Ban Electroshock Therapy
ECT: Brutality Prescribed
Max Fink, Crazed Pro-ECT Shrink
August 16, 2025 – Robert Carter
Even Dr. Charles Nemeroff, Chair of Psychiatry at the University of Texas at Austin, called pro-ECT psychiatrist Max Fink “an irascible, dominant figure” and “a zealot, no question about it. He thought ECT was a panacea.”
In 1985 Fink had founded the journal Convulsive Therapy, now a website, and served on the American Psychiatric Association’s task forces on ECT in the nineteen-seventies and nineteen-eighties. He was the most active voice within psychiatry for the use of electroshock therapy until his death this year, but he had not always been a fan of ECT.

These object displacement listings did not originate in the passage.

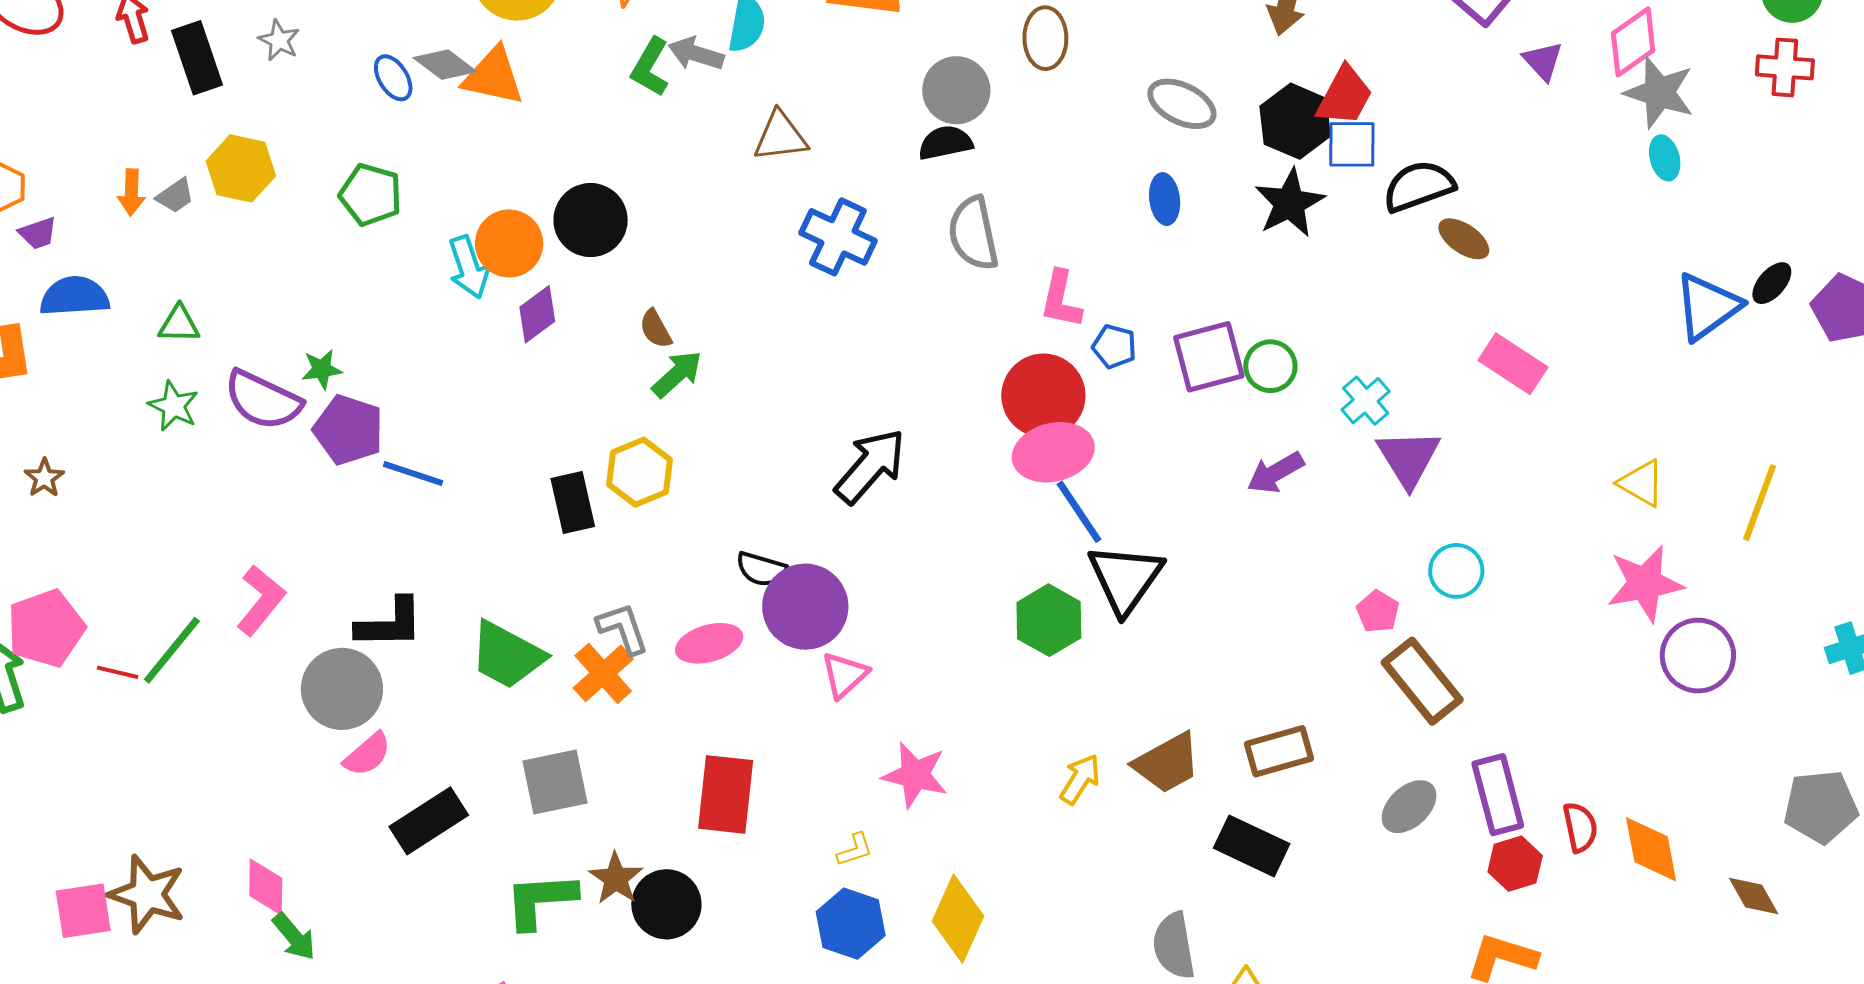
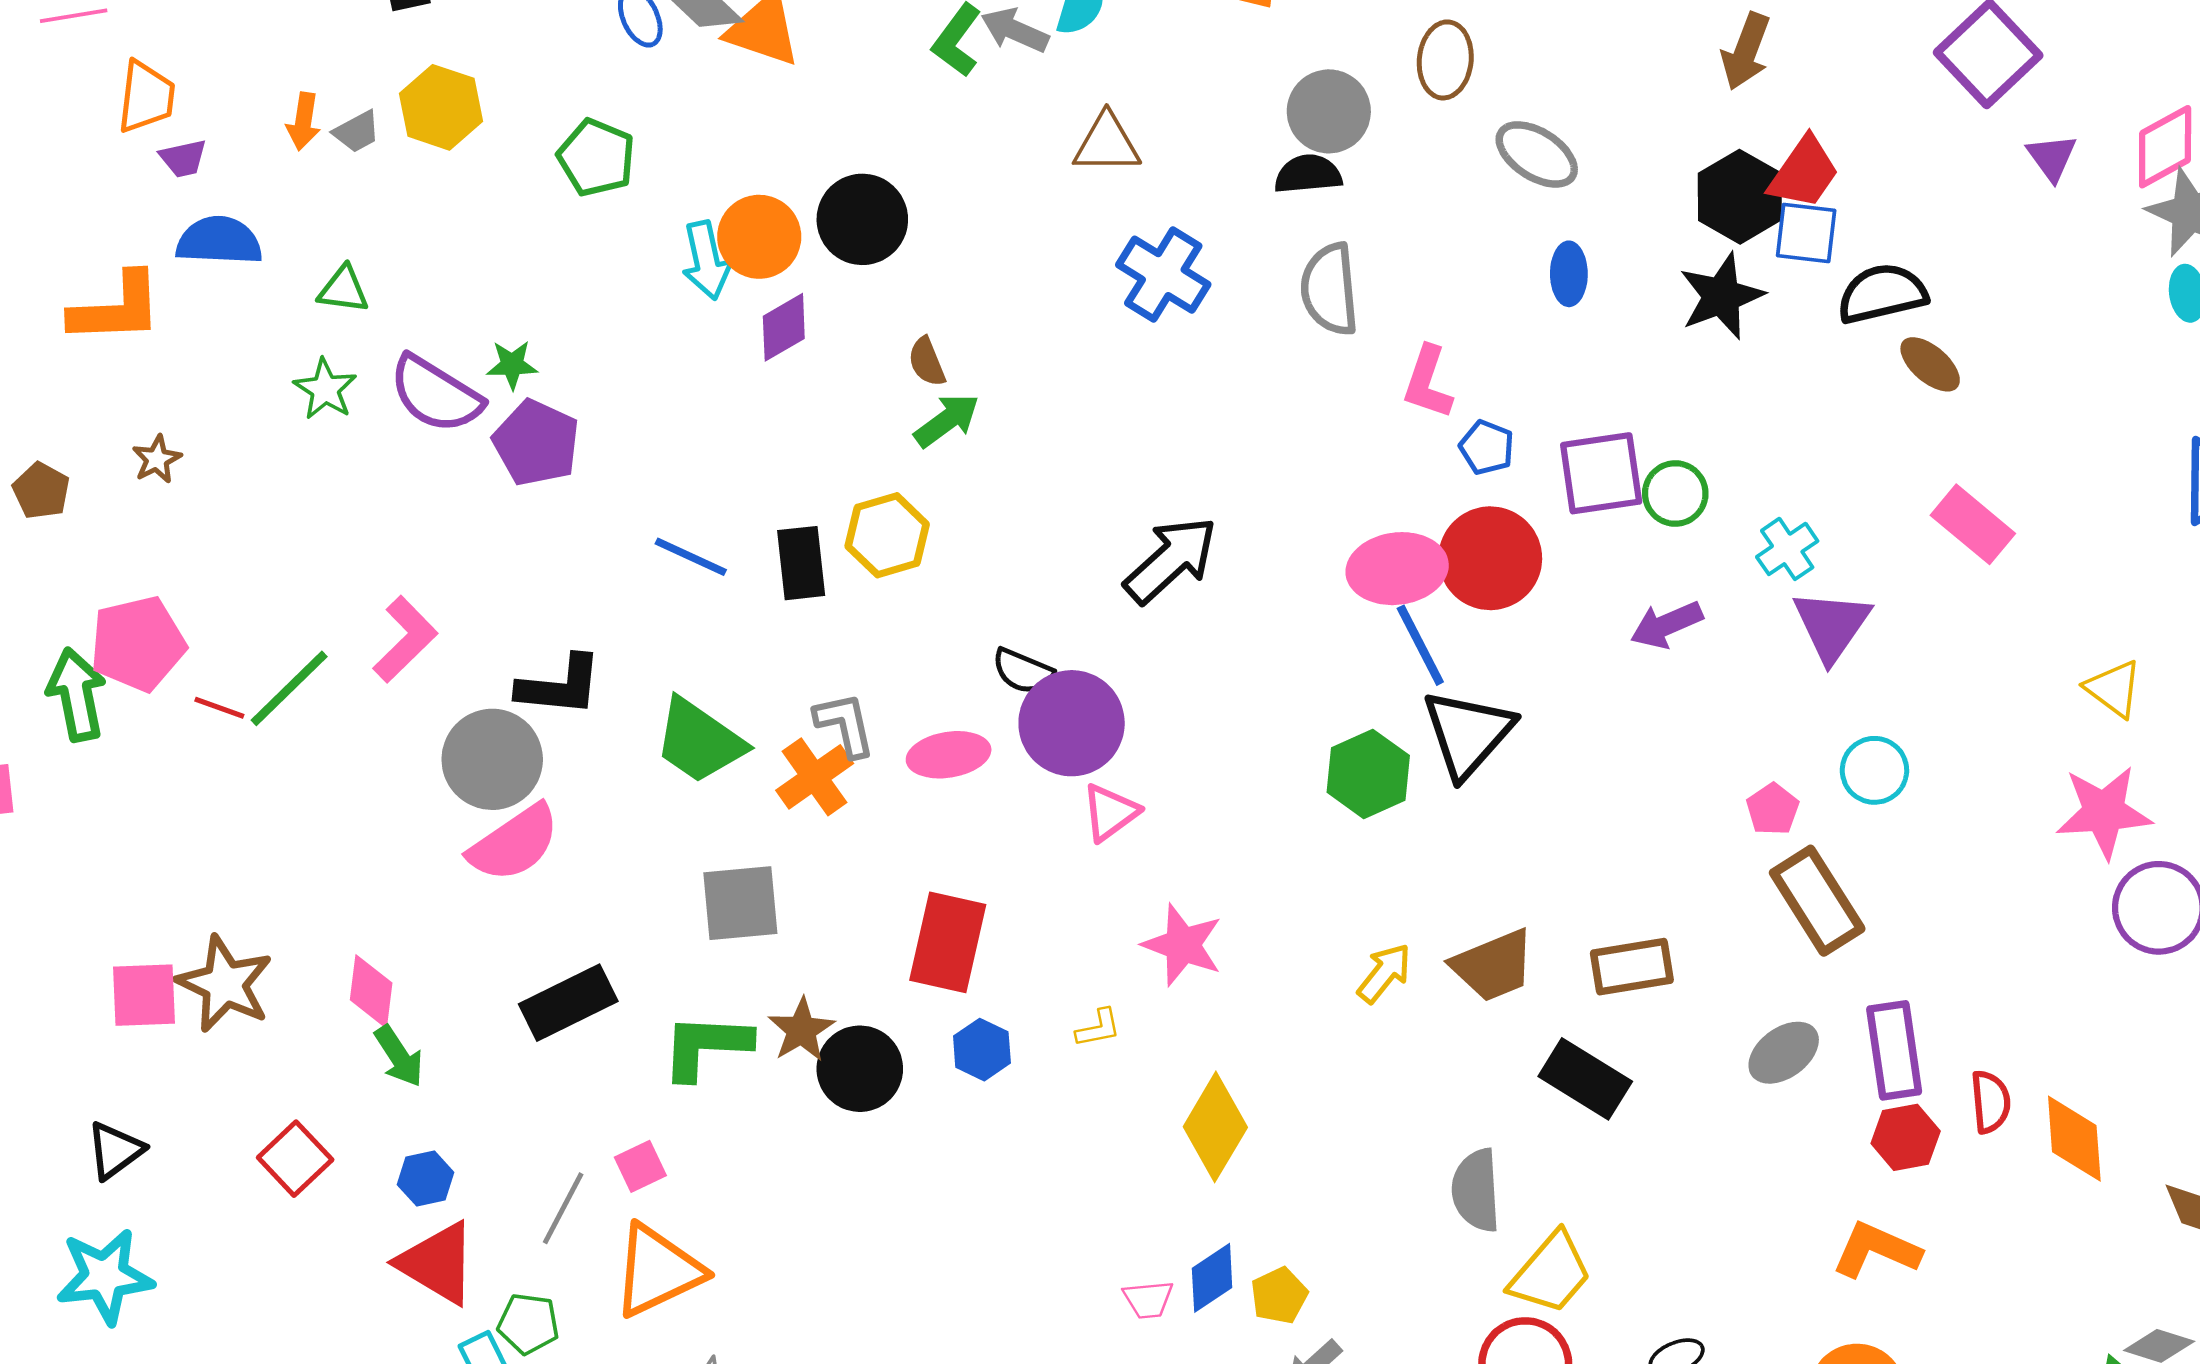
gray ellipse: (1182, 104) -> (1537, 154), moved
red circle: (1043, 396) -> (1490, 558), moved
blue line: (413, 474) -> (691, 557), moved
pink semicircle: (367, 754) -> (514, 843), size x1.5
black rectangle: (429, 821) -> (568, 1003), moved
blue hexagon: (851, 924) -> (982, 1050), moved, size x0.7

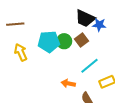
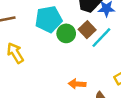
cyan pentagon: (49, 42) -> (49, 19), moved
cyan line: (89, 66) -> (101, 38), moved

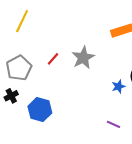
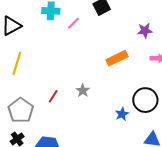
gray star: (83, 58) -> (83, 91), size x0.6

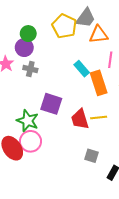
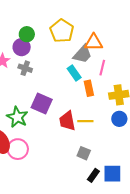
gray trapezoid: (86, 18) -> (82, 54), moved
orange rectangle: (99, 83) -> (89, 88), size x0.7
pink circle: (30, 141) -> (18, 149), moved
gray square: (92, 156) -> (84, 153), moved

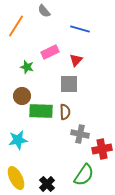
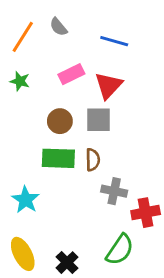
gray semicircle: (44, 11) -> (58, 27), moved
red triangle: (76, 60) -> (108, 85), size x1.5
green star: (27, 67) -> (20, 81), moved
brown circle: (22, 96) -> (60, 121), moved
cyan star: (18, 140) -> (26, 200), turned -30

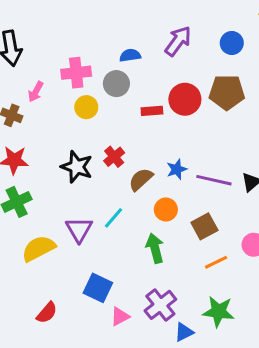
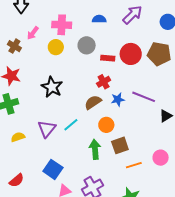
gray circle: (116, 84) -> (87, 45), moved
yellow circle: (86, 107) -> (56, 47), moved
red cross: (114, 157) -> (104, 82), moved
purple line: (214, 180) -> (144, 97), moved
brown square: (204, 226) -> (120, 145), moved
yellow semicircle: (39, 248) -> (18, 137), size x0.6

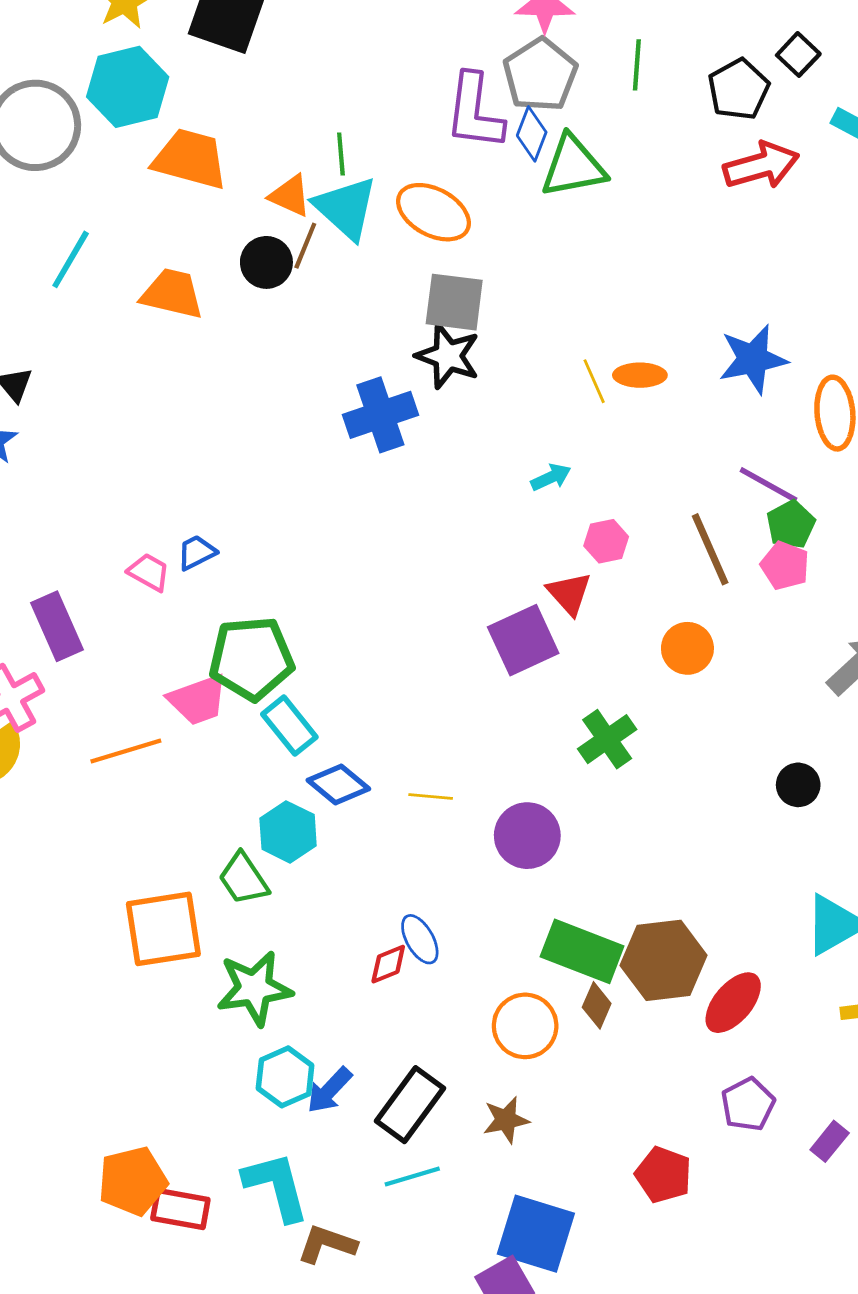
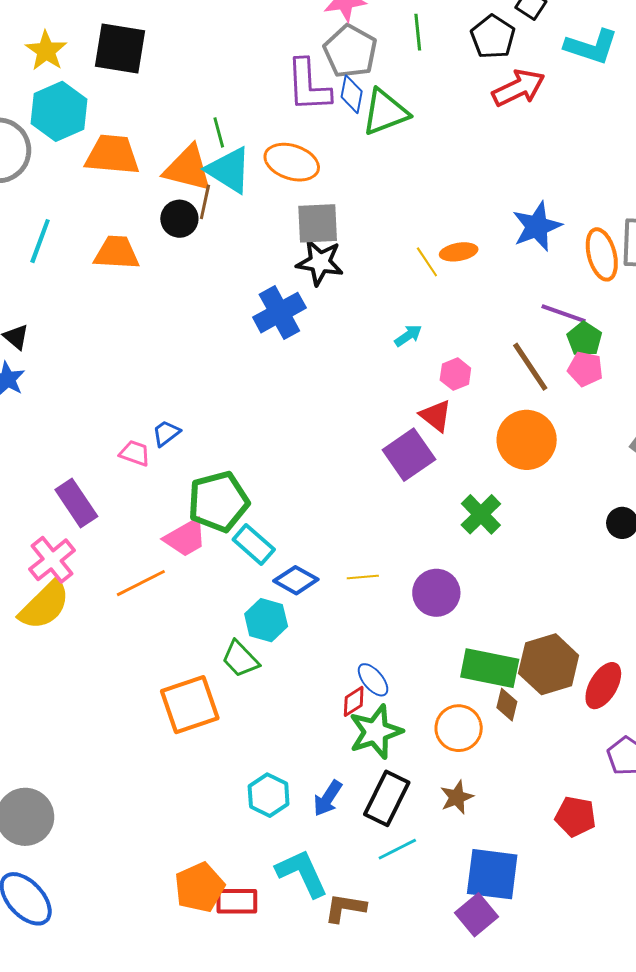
orange triangle: (290, 196) -> (188, 168), size x1.6
orange circle: (687, 648) -> (527, 440), size x1.6
green star: (254, 988) -> (376, 732), moved
cyan hexagon: (285, 1077) -> (269, 795), moved

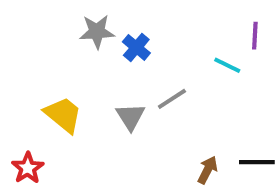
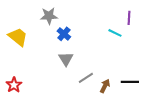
blue cross: (136, 47) -> (64, 34), moved
gray line: (172, 99) -> (86, 78), moved
yellow trapezoid: (63, 115) -> (18, 37), moved

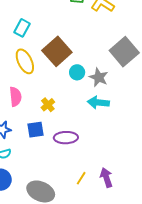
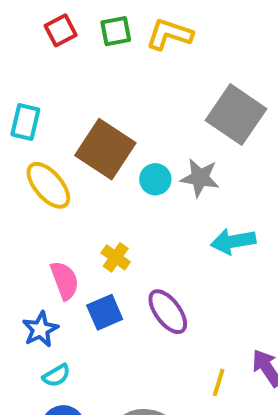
pink semicircle: (16, 97) -> (65, 280), moved
cyan arrow: (98, 102) -> (233, 241), moved
purple ellipse: (66, 138) -> (168, 312), turned 70

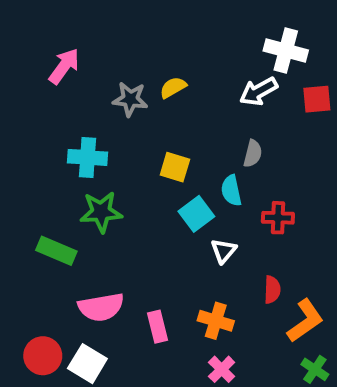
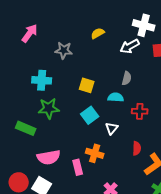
yellow semicircle: (173, 87) -> (98, 33), moved
cyan semicircle: (231, 191) -> (116, 97), turned 105
cyan square: (196, 214) -> (90, 115), moved
orange cross: (216, 321) -> (95, 153), moved

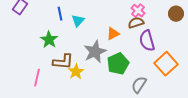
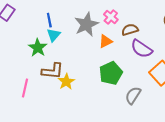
pink cross: (138, 11) -> (111, 17), moved
cyan triangle: (78, 21) -> (54, 35), moved
purple semicircle: (147, 41) -> (142, 49), turned -40
gray star: (95, 52) -> (86, 24), moved

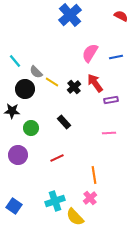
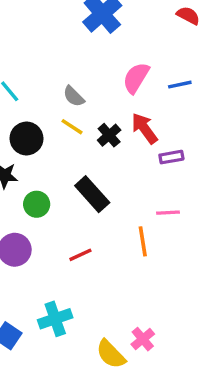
gray semicircle: (36, 72) -> (74, 96), moved
black rectangle: (64, 122) -> (92, 194), size x1.5
orange line: (94, 175) -> (143, 241), moved
pink cross: (90, 198) -> (143, 339), moved
cyan cross: (55, 201) -> (55, 319), moved

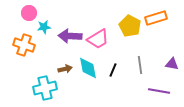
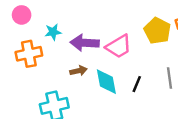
pink circle: (29, 13) -> (22, 15), moved
orange cross: (24, 45) -> (29, 54), turned -30
brown arrow: (65, 69) -> (79, 71), moved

After watching an ECT treatment in 1952, he said “As the currents were applied, the neck and back arched, the body became rigid, followed by rhythmic muscle movements and breath holding. The patient became cyanotic with blue lips, movements stopped, the muscles relaxed, deep breathing followed, cyanosis waned, and color returned to the lips as the patient was moved to a recovery room.”
He claimed he was “jarred” by the sight because he had been trained that all convulsions were to be avoided as they could cause fractures and lethal injuries.
Somehow, over the following yeas, his view of ECT changed considerably.
He soon decided that ECT had a biochemical healing basis and he eventually concluded that the memory loss that was induced by ECT was actually “a hysterical symptom,” parallel to the public’s highly emotional reaction to the Camelford, England, sulphuric acid water pollution catastrophe in 1988. That catastrophe proved to have severe short term and long term effects on many of the local residents of Cornwall. That hysteria was not unwarranted.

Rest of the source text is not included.